Raissa was only 13 when she was diagnosed with cancer. Never naïve about the diagnosis, Raissa once told her distraught mother, “Mom, if I don’t win this battle, I will be with Jesus…what’s so bad about that?” Raissa’s mental and physical response to cancer is grounded to an eternal perspective. With that child-like faith, Maloy came to realize that her daughter Raissa was His in the first place. Maloy shared, “From the moment everything aligned and she (Raissa) started her journey, her cells formed in a way that He planned as His great hands molded her, formed her…and now, with the most devastating of diagnoses, guided her.” For some cancer survivors, the unfortunate chapter of having that illness eventually cured by science is just like a bump down the road. They resume their pre-cancer lifestyle as if nothing happened and trying to make the most out of this second chance in life.

Raissa, still a teenager, thinks and acts differently as she continually carries on this cross, brought about by cancer, as something win-win. If she survives, she will have more time with her siblings and her parents. If she does not, she will be reunited with Jesus. Either way, “what’s so bad about that?”

The outlook of George and Raissa can be summed up in Psalms 73:26: “My heart and my body may fail, but God will always make me strong. He is all that I will ever need.”

We will all struggle but we know it will be temporary. We will all fail at one point yet we shall endure. In the case of George and Raissa, their outlooks exemplify what Psalms 73:28 tells us, “But it is good for me to be near to God. I have made the Lord God the safe place where I hide.

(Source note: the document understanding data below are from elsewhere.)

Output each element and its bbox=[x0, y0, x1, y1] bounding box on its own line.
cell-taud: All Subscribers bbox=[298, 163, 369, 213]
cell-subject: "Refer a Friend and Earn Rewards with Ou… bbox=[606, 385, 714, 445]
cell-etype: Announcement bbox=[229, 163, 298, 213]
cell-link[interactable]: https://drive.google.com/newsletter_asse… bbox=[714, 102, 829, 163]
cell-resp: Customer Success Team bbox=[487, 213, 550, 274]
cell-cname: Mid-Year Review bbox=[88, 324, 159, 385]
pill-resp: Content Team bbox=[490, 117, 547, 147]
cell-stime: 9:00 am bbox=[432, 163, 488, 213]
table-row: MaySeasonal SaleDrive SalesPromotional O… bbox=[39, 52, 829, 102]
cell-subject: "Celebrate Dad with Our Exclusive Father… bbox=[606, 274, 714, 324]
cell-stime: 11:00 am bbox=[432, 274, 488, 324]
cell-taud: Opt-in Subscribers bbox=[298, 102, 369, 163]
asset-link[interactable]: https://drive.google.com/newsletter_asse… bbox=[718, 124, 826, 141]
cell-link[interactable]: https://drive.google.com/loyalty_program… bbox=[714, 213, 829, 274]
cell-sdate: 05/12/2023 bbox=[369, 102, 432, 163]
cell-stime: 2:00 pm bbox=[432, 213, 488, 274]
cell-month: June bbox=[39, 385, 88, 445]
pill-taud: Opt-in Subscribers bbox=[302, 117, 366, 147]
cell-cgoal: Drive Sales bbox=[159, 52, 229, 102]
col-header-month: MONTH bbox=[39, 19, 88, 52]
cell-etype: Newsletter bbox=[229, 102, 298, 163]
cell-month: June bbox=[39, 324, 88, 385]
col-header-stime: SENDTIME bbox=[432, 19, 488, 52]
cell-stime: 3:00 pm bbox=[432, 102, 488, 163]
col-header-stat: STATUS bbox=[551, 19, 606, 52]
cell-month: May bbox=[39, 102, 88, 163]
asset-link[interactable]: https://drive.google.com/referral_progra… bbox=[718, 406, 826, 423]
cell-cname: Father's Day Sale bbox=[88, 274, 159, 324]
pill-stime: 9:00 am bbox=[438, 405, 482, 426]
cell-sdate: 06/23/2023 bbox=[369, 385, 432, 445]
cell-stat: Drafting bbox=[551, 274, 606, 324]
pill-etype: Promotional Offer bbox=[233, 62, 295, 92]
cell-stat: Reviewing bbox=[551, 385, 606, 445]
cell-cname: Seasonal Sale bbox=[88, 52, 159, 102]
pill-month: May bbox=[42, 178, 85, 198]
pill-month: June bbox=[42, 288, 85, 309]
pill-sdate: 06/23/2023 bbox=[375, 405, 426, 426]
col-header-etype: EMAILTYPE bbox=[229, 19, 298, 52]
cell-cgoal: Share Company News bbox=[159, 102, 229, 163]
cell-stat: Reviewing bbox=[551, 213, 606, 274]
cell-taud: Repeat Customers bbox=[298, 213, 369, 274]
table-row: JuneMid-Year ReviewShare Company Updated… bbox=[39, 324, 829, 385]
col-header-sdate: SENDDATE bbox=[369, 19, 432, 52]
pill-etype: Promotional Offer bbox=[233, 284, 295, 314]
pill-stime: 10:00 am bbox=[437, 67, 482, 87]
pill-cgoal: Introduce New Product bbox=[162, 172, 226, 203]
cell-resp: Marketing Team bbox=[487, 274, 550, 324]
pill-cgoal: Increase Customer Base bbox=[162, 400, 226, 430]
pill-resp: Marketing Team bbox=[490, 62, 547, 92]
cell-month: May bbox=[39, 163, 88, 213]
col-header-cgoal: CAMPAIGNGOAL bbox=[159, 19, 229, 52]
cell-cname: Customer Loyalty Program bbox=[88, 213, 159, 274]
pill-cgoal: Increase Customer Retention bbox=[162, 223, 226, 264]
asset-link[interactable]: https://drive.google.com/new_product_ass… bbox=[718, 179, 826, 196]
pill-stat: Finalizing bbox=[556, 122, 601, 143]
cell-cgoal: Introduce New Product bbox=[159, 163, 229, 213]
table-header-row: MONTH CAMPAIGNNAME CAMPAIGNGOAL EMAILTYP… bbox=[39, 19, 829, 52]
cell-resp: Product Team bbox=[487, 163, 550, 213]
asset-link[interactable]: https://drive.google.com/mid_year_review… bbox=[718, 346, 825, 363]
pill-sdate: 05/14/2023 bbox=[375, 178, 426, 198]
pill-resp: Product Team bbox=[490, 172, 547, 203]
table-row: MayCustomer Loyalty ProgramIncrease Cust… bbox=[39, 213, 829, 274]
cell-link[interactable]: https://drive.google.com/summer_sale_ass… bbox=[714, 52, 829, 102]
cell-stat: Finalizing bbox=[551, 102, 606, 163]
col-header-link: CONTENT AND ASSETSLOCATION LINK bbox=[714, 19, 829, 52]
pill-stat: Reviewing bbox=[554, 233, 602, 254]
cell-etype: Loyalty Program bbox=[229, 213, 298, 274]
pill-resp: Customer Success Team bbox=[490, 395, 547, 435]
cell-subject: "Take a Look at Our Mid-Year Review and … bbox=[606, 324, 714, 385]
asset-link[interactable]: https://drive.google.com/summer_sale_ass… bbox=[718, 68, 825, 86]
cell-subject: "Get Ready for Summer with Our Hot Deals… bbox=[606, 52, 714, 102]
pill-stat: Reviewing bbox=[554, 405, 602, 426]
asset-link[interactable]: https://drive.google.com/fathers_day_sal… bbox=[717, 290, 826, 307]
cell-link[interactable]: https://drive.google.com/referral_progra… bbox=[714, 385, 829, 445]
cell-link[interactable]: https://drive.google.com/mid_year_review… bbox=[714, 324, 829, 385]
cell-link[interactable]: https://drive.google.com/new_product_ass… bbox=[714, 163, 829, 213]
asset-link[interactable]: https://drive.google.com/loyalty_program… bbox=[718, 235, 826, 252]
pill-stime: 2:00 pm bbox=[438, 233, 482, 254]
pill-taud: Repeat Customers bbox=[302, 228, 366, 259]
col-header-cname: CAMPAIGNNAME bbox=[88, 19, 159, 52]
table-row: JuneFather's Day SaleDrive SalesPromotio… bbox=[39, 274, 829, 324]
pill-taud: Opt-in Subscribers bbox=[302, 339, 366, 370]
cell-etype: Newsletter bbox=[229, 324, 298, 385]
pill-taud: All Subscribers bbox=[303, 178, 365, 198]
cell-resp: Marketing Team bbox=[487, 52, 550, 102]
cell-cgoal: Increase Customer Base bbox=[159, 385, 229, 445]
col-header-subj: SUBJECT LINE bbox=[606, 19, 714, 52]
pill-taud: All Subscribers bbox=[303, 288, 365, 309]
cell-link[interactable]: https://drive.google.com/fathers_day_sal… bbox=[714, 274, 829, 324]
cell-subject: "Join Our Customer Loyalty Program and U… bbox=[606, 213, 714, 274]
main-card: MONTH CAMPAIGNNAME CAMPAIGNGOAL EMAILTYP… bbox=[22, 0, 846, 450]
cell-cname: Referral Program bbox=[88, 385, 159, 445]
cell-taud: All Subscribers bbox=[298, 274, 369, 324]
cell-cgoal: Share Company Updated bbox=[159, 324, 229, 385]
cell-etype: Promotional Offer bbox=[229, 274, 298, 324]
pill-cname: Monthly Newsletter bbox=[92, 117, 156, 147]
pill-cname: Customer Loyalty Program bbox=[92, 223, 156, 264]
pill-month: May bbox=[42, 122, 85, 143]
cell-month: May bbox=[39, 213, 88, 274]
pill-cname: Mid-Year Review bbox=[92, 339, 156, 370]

I will tell people about the good things that you do.” The struggles they live with are lessons they have learned and have shared, not to glorify themselves but to glorify our Almighty God.

So, the next time we face a seemingly unfair treatment or a painfully agonizing situation, let’s remind ourselves what Raissa said, “what’s so bad about that?”

A former infantry and intelligence officer in the Army, Siegfred Mison showcased his servant leadership philosophy in organizations such as the Integrated Bar of the Philippines, Malcolm Law Offices, Infogix Inc., University of the East, Bureau of Immigration and Philippine Airlines. He is a graduate of West Point in New York, Ateneo Law School, and University of Southern California. A corporate lawyer by profession, he is an inspirational teacher and a Spirit-filled writer with a mission.